Are you bombarded with a ton of emails every day? Do you find it difficult to find the email you need to act on? Have you wondered how do executives handle large amount of email?
How would it be if all your emails were neatly separated into sections like needing Action, can Wait, awaiting a reply and so on.
In this article, you will learn how to organize email like never before. Keeping track of emails to work on later, following up on emails that did not get a response, accessing an email from the past becomes a breeze. By the usage of folders and mailboxes, you can streamline your emails. Handling even 1000’s of emails every day will be easy. No longer will you have to worry about an email slipping from your attention.
This article is Step 9: ‘Organize your Email: Smart tricks to handle 1000s of emails‘ of the final phase: Transforming into a productive superhuman of the 3 phase transformation into superhuman productivity. You can begin right from step 1 by accessing the index here – 3 Phase Transformation into Living Your Dreams.
- The world of emails
- Organizing email the GTD(Getting Things Done) way
- The logic behind the buckets for Email
- The right approach to divide and conquer your mailbox
The world of emails
In the current world of technology, email forms a crucial part of many interactions. Most of the information exchange happens over emails.
- Is a deal being signed? The parties ask each other to send the proposal first over email.
- Is an employee being promoted? The promotion letter is sent over an email.
- Is a team working across geographies? Updates on tasks are given over email.
The need to organize email
The examples are many which require no further illustration. With so many emails flying around, if you do not work with focus, your mailbox will dictate your day, taking you from one email to another until you hit the end of the day. The situation is similar to being swept by a running river bumping into one rock after another.
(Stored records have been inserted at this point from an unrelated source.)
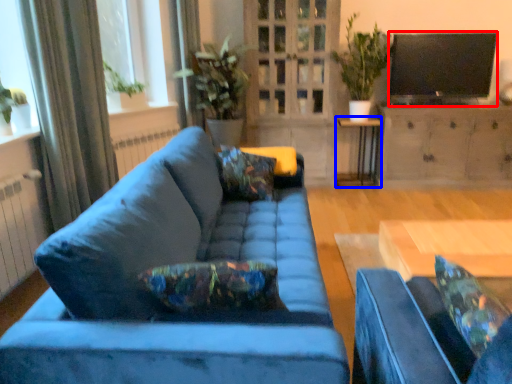 Question: Which of the following is the closest to the observer, television (highlighted by a red box) or side table (highlighted by a blue box)?

Choices:
 (A) television
 (B) side table

Answer: (A) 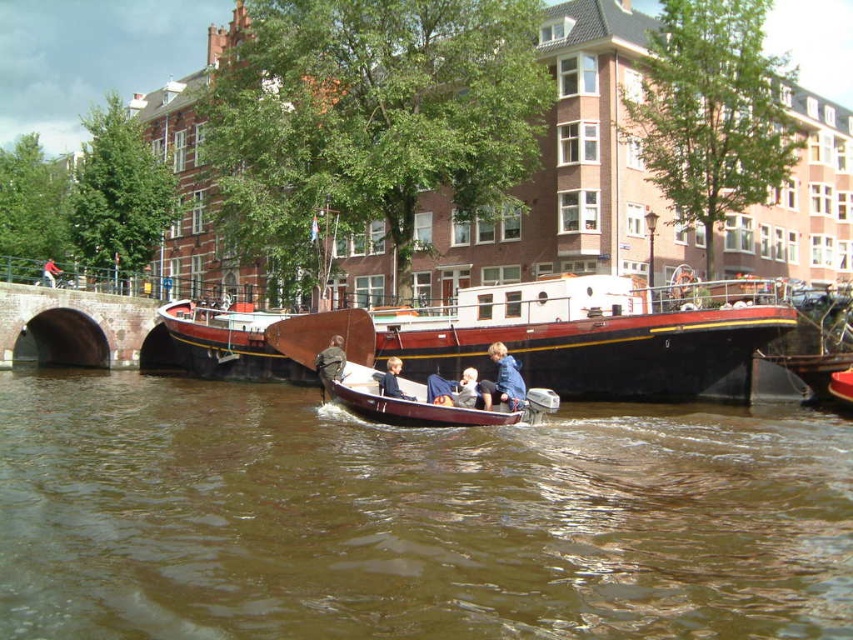 You are a tourist standing on the bank of the canal and want to take a photo that includes both the dark brown stone bridge at lower left and the red fabric cap at upper center. Which object should you position closer to the edge of your camera frame to ensure both are fully visible?

You should position the dark brown stone bridge at lower left closer to the edge of your camera frame because it is wider than the red fabric cap at upper center, allowing more space for both objects within the frame.

You are a tourist standing on the dark brown stone bridge at lower left and want to take a photo of the smooth beige baby at center. Is the bridge blocking your view of the baby?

In addition, many workplaces use email groups that you are inevitably part of. As a result, you receive a flurry of emails each day. Without organizing your work email into folder you lose control over your mailbox.
It is imperative to have an efficiently organized mailbox to have control over your daily schedule. One must avoid the need of having to check emails every now and then or attend to every email when a notification pops up.
When you read “efficiently organized mailbox”, what ran through your mind? Do you think the perfect mailbox is where all emails are read and all useless emails are deleted? If so, you are missing out on a lot more elements to simplify your working model with email.
Common Problems of Your Mailbox
If your work on a project where tasks can come over email, you must be facing an email overload already. Here are the most common problems you face with your mailbox:
- You read an email and decide to work on it later. You forget the email until some consequence follows. The reaction at that point is “Oh shit, I totally forgot.”
- You send an email that requires somebody else’s reply to proceed. The other person forgets to reply. Due to the lack of a reply, you do not have a tab on the email either and the email is lost forever.
- You send an email that requires a reply. You would like to follow up if the person does not reply but you forget to remind yourself to follow up.
- You receive an informational email with large but useful content to read. You do not have the time to read it now and forget to read it later.
- An email has an action item that is not feasible under the current circumstances. You intend to revisit it 2 months later, but by then you have forever forgotten it.
How organized is your email currently?
Here are a few questions to help you evaluate how optimized your working style with email is:
- An email needs your action, but the action needs roughly an hour of effort. You decide to work on it later, how do you keep a track of it?
- You have sent an email asking for some information from a co-worker. How do you remind yourself in case the co-worker forgets to get back to you?
- You receive an email that requires no action but contains useful information you might have to look back to refer to in the future. How do you find it?
- An email needs your reply, however, you need to discuss the email with a colleague before you respond. How do you remind yourself about having an email pending your response?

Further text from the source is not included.